WHAT NEEDS TO BE DONE: Search the data for the word "نکات" and copy each line that has it.

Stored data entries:
= Beginning of Section =

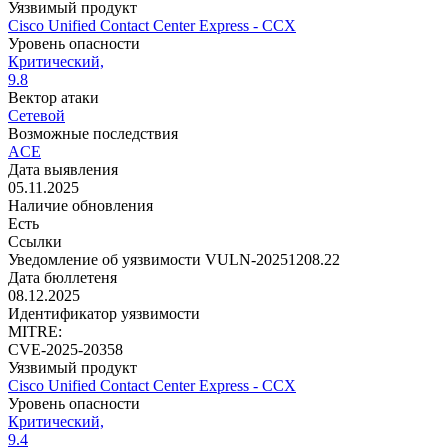
Уязвимый продукт
Cisco Unified Contact Center Express - CCX
Уровень опасности
Критический,
9.8
Вектор атаки
Сетевой
Возможные последствия
ACE
Дата выявления
05.11.2025
Наличие обновления
Есть
Ссылки
Уведомление об уязвимости VULN-20251208.22
Дата бюллетеня
08.12.2025
Идентификатор уязвимости
MITRE:
CVE-2025-20358
Уязвимый продукт
Cisco Unified Contact Center Express - CCX
Уровень опасности
Критический,
9.4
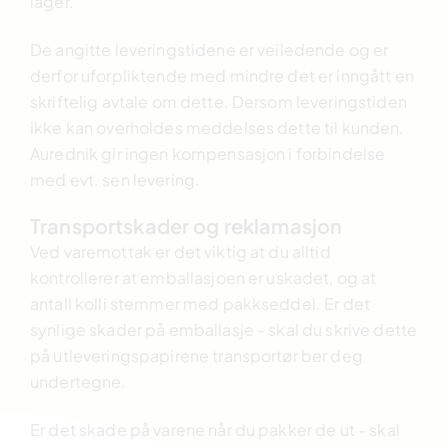
lager.
De angitte leveringstidene er veiledende og er
derfor uforpliktende med mindre det er inngått en
skriftelig avtale om dette. Dersom leveringstiden
ikke kan overholdes meddelses dette til kunden.
Aurednik gir ingen kompensasjon i forbindelse
med evt. sen levering.
Transportskader og reklamasjon
Ved varemottak er det viktig at du alltid
kontrollerer at emballasjoen er uskadet, og at
antall kolli stemmer med pakkseddel. Er det
synlige skader på emballasje - skal du skrive dette
på utleveringspapirene transportør ber deg
undertegne.
Er det skade på varene når du pakker de ut - skal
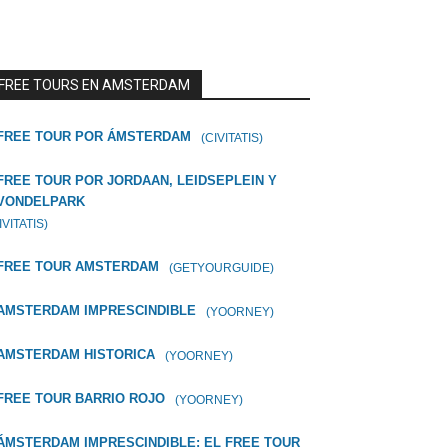
FREE TOURS EN AMSTERDAM
FREE TOUR POR ÁMSTERDAM
(CIVITATIS)
FREE TOUR POR JORDAAN, LEIDSEPLEIN Y
VONDELPARK
IVITATIS)
FREE TOUR AMSTERDAM
(GETYOURGUIDE)
AMSTERDAM IMPRESCINDIBLE
(YOORNEY)
AMSTERDAM HISTORICA
(YOORNEY)
FREE TOUR BARRIO ROJO
(YOORNEY)
ÁMSTERDAM IMPRESCINDIBLE: EL FREE TOUR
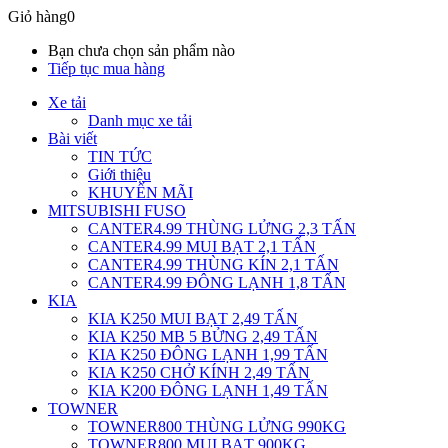
Giỏ hàng
0
Bạn chưa chọn sản phẩm nào
Tiếp tục mua hàng
Xe tải
Danh mục xe tải
Bài viết
TIN TỨC
Giới thiệu
KHUYẾN MÃI
MITSUBISHI FUSO
CANTER4.99 THÙNG LỬNG 2,3 TẤN
CANTER4.99 MUI BẠT 2,1 TẤN
CANTER4.99 THÙNG KÍN 2,1 TẤN
CANTER4.99 ĐÔNG LẠNH 1,8 TẤN
KIA
KIA K250 MUI BẠT 2,49 TẤN
KIA K250 MB 5 BỬNG 2,49 TẤN
KIA K250 ĐÔNG LẠNH 1,99 TẤN
KIA K250 CHỞ KÍNH 2,49 TẤN
KIA K200 ĐÔNG LẠNH 1,49 TẤN
TOWNER
TOWNER800 THÙNG LỬNG 990KG
TOWNER800 MUI BẠT 900KG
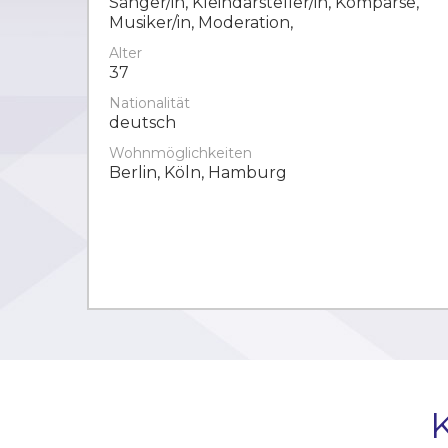
Sänger/in, Kleindarsteller/in, Komparse,
Musiker/in, Moderation,
Alter
37
Nationalität
deutsch
Wohnmöglichkeiten
Berlin, Köln, Hamburg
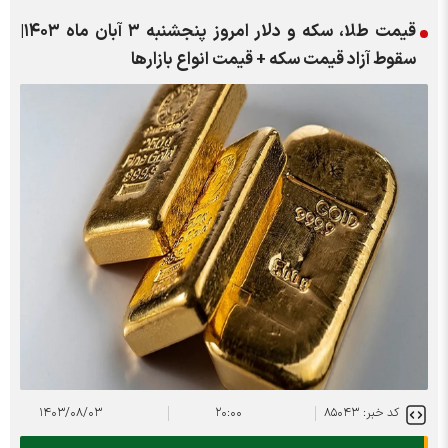
قیمت طلا، سکه و دلار امروز پنجشنبه ۳ آبان ماه ۱۴۰۳|
سقوط آزاد قیمت سکه + قیمت انواع بازار‌ها
کد خبر: ۸۵۰۴۳
۲۰:۰۰
۱۴۰۳/۰۸/۰۳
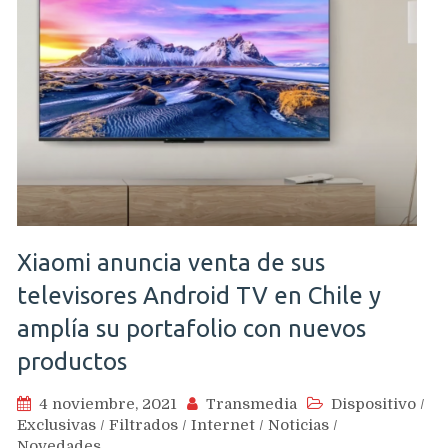
Xiaomi anuncia venta de sus
televisores Android TV en Chile y
amplía su portafolio con nuevos
productos
4 noviembre, 2021
Transmedia
Dispositivo
/
Exclusivas
/
Filtrados
/
Internet
/
Noticias
/
Novedades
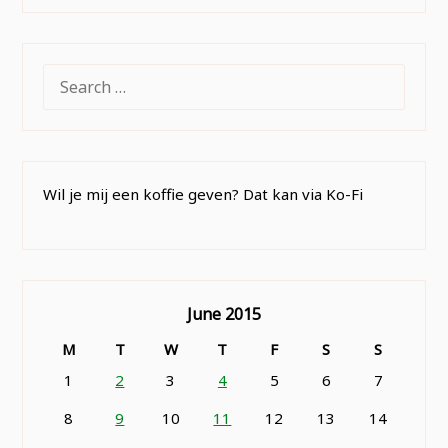
SEARCH
FOR:
Wil je mij een koffie geven? Dat kan via Ko-Fi
June 2015
M
T
W
T
F
S
S
1
2
3
4
5
6
7
8
9
10
11
12
13
14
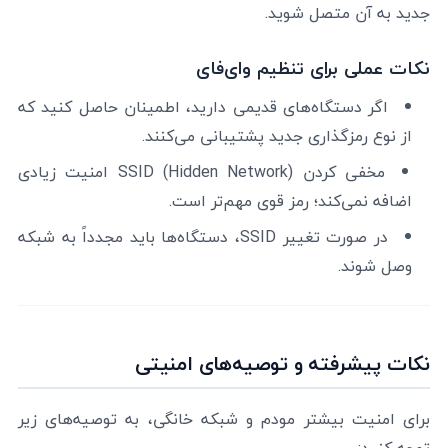
جدید به آن متصل شوید.
نکات عملی برای تنظیم وای‌فای
اگر دستگاه‌های قدیمی دارید، اطمینان حاصل کنید که
از نوع رمزگذاری جدید پشتیبانی می‌کنند.
مخفی کردن SSID (Hidden Network) امنیت زیادی
اضافه نمی‌کند؛ رمز قوی مهم‌تر است.
در صورت تغییر SSID، دستگاه‌ها باید مجدداً به شبکه
وصل شوند.
نکات پیشرفته و توصیه‌های امنیتی
برای امنیت بیشتر مودم و شبکه خانگی، به توصیه‌های زیر
توجه کنید:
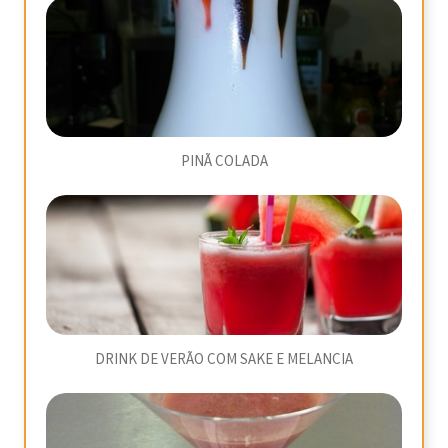
PINÃ COLADA
DRINK DE VERÃO COM SAKE E MELANCIA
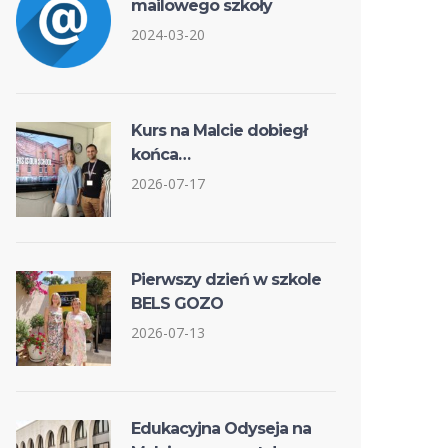
mailowego szkoły
2024-03-20
Kurs na Malcie dobiegł
końca…
2026-07-17
Pierwszy dzień w szkole
BELS GOZO
2026-07-13
Edukacyjna Odyseja na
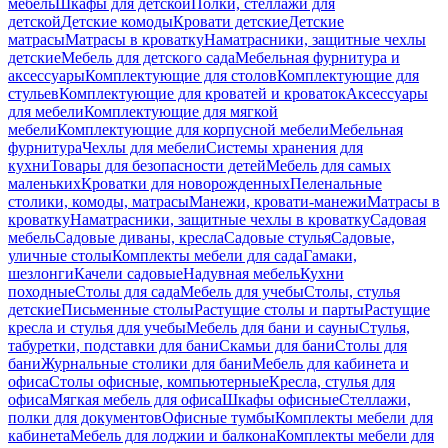
мебель
Шкафы для детской
Полки, стеллажи для
детской
Детские комоды
Кровати детские
Детские
матрасы
Матрасы в кроватку
Наматрасники, защитные чехлы
детские
Мебель для детского сада
Мебельная фурнитура и
аксессуары
Комплектующие для столов
Комплектующие для
стульев
Комплектующие для кроватей и кроваток
Аксессуары
для мебели
Комплектующие для мягкой
мебели
Комплектующие для корпусной мебели
Мебельная
фурнитура
Чехлы для мебели
Системы хранения для
кухни
Товары для безопасности детей
Мебель для самых
маленьких
Кроватки для новорожденных
Пеленальные
столики, комоды, матрасы
Манежи, кровати-манежи
Матрасы в
кроватку
Наматрасники, защитные чехлы в кроватку
Садовая
мебель
Садовые диваны, кресла
Садовые стулья
Садовые,
уличные столы
Комплекты мебели для сада
Гамаки,
шезлонги
Качели садовые
Надувная мебель
Кухни
походные
Столы для сада
Мебель для учебы
Столы, стулья
детские
Письменные столы
Растущие столы и парты
Растущие
кресла и стулья для учебы
Мебель для бани и сауны
Стулья,
табуретки, подставки для бани
Скамьи для бани
Столы для
бани
Журнальные столики для бани
Мебель для кабинета и
офиса
Столы офисные, компьютерные
Кресла, стулья для
офиса
Мягкая мебель для офиса
Шкафы офисные
Стеллажи,
полки для документов
Офисные тумбы
Комплекты мебели для
кабинета
Мебель для лоджии и балкона
Комплекты мебели для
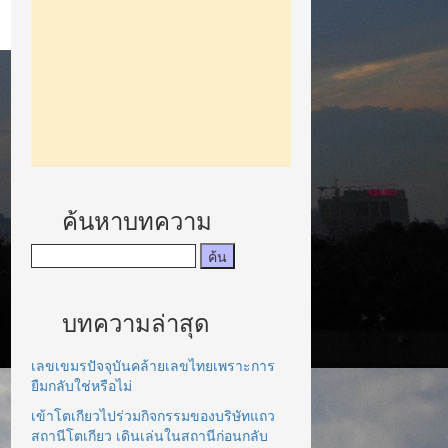
ค้นหาบทความ
บทความล่าสุด
เลขเขมรปัจจุบันคล้ายเลขไทยเพราะการ
ยืมกลับใช่หรือไม่
เข้าโตเกียวไปร่วมกิจกรรมของบริษัทแถว
สถานีโตเกียว เดินเล่นในสถานีก่อนกลับ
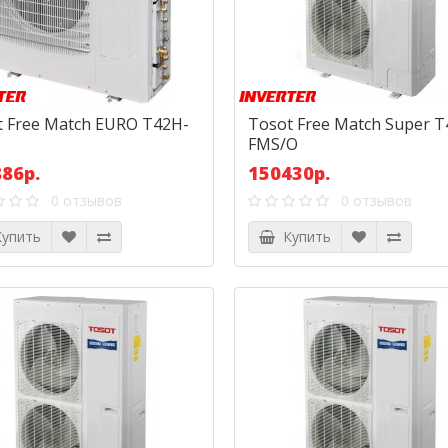
t Free Match EURO T42H-
Tosot Free Match Super T
FMS/O
86р.
150430р.
0 отзывов
0 отзывов
упить
Купить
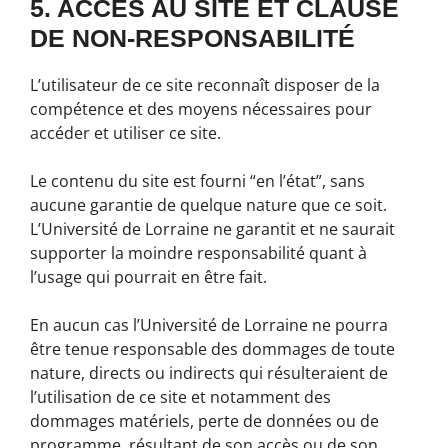
5. ACCÈS AU SITE ET CLAUSE
DE NON-RESPONSABILITÉ
L’utilisateur de ce site reconnaît disposer de la
compétence et des moyens nécessaires pour
accéder et utiliser ce site.
Le contenu du site est fourni “en l’état”, sans
aucune garantie de quelque nature que ce soit.
L’Université de Lorraine ne garantit et ne saurait
supporter la moindre responsabilité quant à
l’usage qui pourrait en être fait.
En aucun cas l’Université de Lorraine ne pourra
être tenue responsable des dommages de toute
nature, directs ou indirects qui résulteraient de
l’utilisation de ce site et notamment des
dommages matériels, perte de données ou de
programme, résultant de son accès ou de son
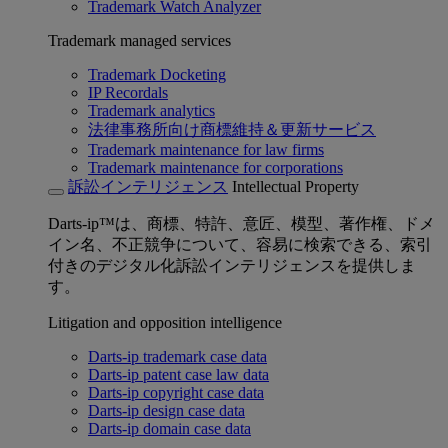
Trademark Watch Analyzer
Trademark managed services
Trademark Docketing
IP Recordals
Trademark analytics
法律事務所向け商標維持＆更新サービス
Trademark maintenance for law firms
Trademark maintenance for corporations
訴訟インテリジェンス
Intellectual Property
Darts-ip™は、商標、特許、意匠、模型、著作権、ドメ
イン名、不正競争について、容易に検索できる、索引
付きのデジタル化訴訟インテリジェンスを提供しま
す。
Litigation and opposition intelligence
Darts-ip trademark case data
Darts-ip patent case law data
Darts-ip copyright case data
Darts-ip design case data
Darts-ip domain case data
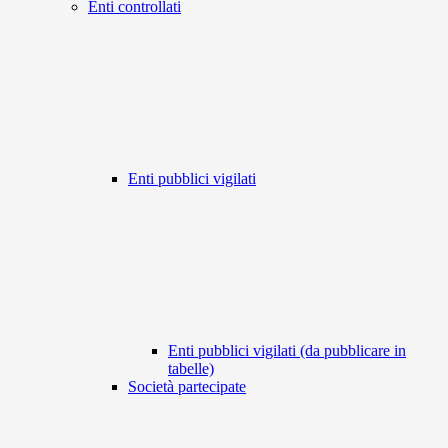
Enti controllati
Enti pubblici vigilati
Enti pubblici vigilati (da pubblicare in
tabelle)
Società partecipate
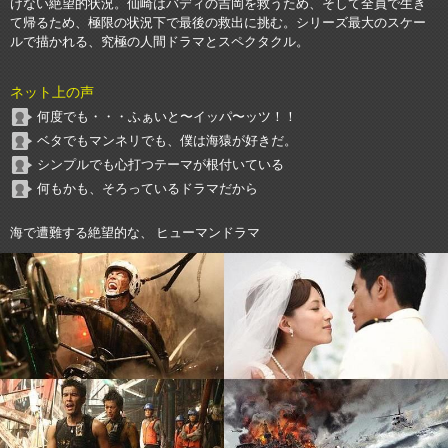
けない絶望的状況。仙崎はバディの吉岡を救うため、そして全員で生き
て帰るため、極限の状況下で最後の救出に挑む。シリーズ最大のスケー
ルで描かれる、究極の人間ドラマとスペクタクル。
ネット上の声
何度でも・・・ふぁいと〜イッパ〜ッツ！！
ベタでもマンネリでも、僕は海猿が好きだ。
シンプルでも心打つテーマが根付いている
何もかも、そろっているドラマだから
海で遭難する絶望的な、 ヒューマンドラマ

= End of Section =

YOUR SOLUTION:
نکات عملی برای تنظیم وای‌فای
نکات پیشرفته و توصیه‌های امنیتی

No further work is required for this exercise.